Community structure is an important feature of complex networks. In recent years, community detection algorithms based on optimization has been of interest for many researchers. One way to detect these communities is the use of algorithms based on swarm intelligence to find the optimal solution. Cuckoo optimization is discussed, and a new objective function is presented. The proposed method tries to maximize network modularity function and the similarity of nodes to each other at the same time. It also seeks to provide a better equation to calculate the similarity of nodes in a complex network. New objective function has raised the speed of convergence to the optimal solution and provides a solution with better quality. The results of simulations conducted on a real network data set show that the proposed method discovers communities with acceptable and efficient quality.
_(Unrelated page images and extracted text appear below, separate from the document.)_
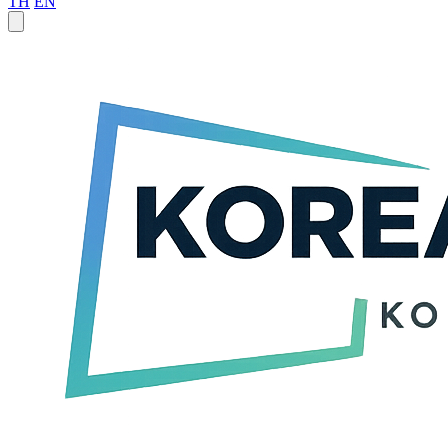
TH
EN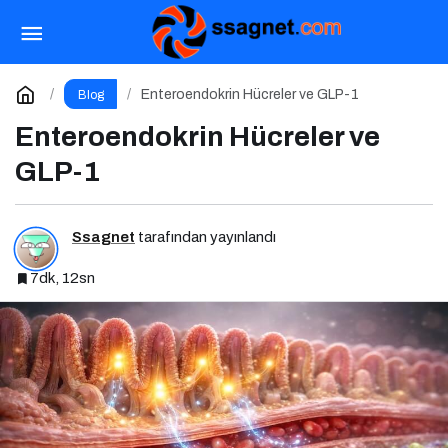
İçerik Kıyametinden Çıkış
Paylaş
Yorum Yap
Enteroendokrin Hücreler ve GLP-1
Blog
Enteroendokrin Hücreler ve
GLP-1
Ssagnet
tarafından yayınlandı
7dk, 12sn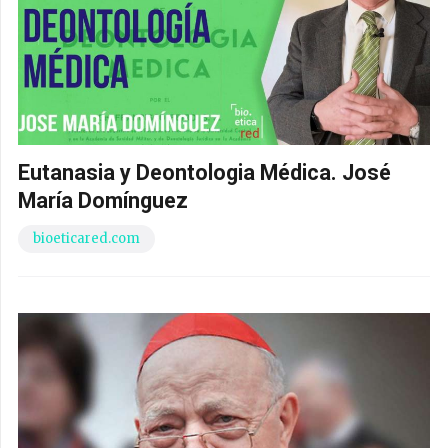
Eutanasia y Deontologia Médica. José
María Domínguez
bioeticared.com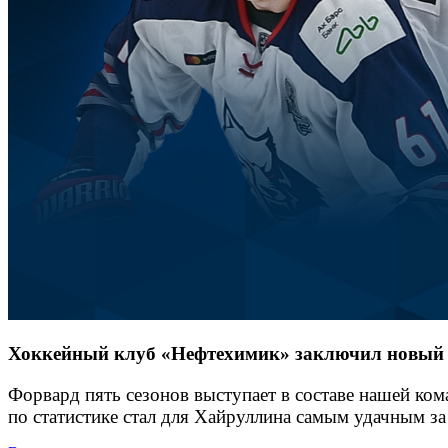
Хоккейный клуб «Нефтехимик» заключил новый
Форвард пять сезонов выступает в составе нашей ком
по статистике стал для Хайруллина самым удачным за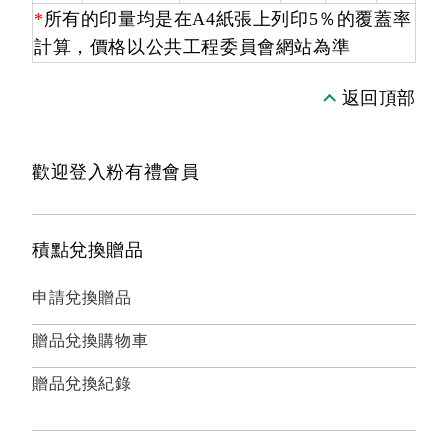
*
所有的印量均是在A4紙張上列印5％的覆蓋率
計算，價格以公共工程委員會網站為準
返回頂部
歡迎登入粉有禮會員
積點兌換贈品
申請兌換贈品
贈品兌換購物車
贈品兌換紀錄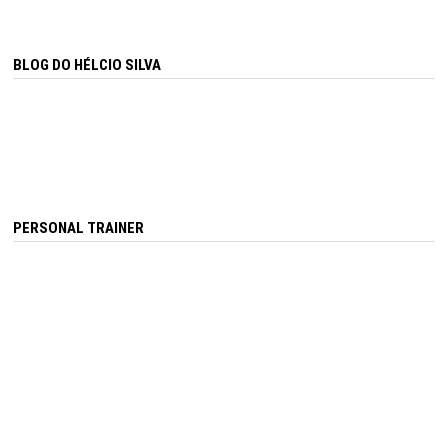
BLOG DO HÉLCIO SILVA
PERSONAL TRAINER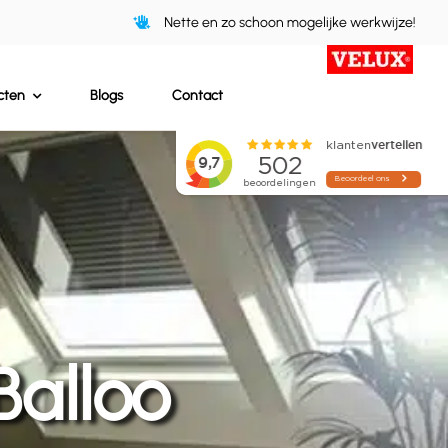
Nette en zo schoon mogelijke werkwijze!
cten
Blogs
Contact
alloo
The proposed methods are tested for prediction of depression of internet addiction and corresponding results are observed. (C) 2019 Elsevier B.V. All rights reserved.
机译:社区结构是复杂网络的重要特征。近年来,基于优化的社区检测算法对于许多研究人员来说都是兴趣的。检测这些社区的一种方法是使用基于群体智能的算法来找到最佳解决方案。讨论了杜鹃优化,并提出了新的客观函数。所提出的方法试图在同一时间最大化网络模块化函数和节点的相似性。它还试图提供更好的等式来计算复杂网络中节点的相似性。新的客观函数提高了收敛速度,并提供了具有更好质量的解决方案。在真实网络数据集上进行的模拟结果表明,该方法以可接受和高效的质量发现社区。该提出的方法被测试用于预测互联网成瘾的抑郁和相应的结果。 (c)2019 Elsevier B.v.保留所有权利。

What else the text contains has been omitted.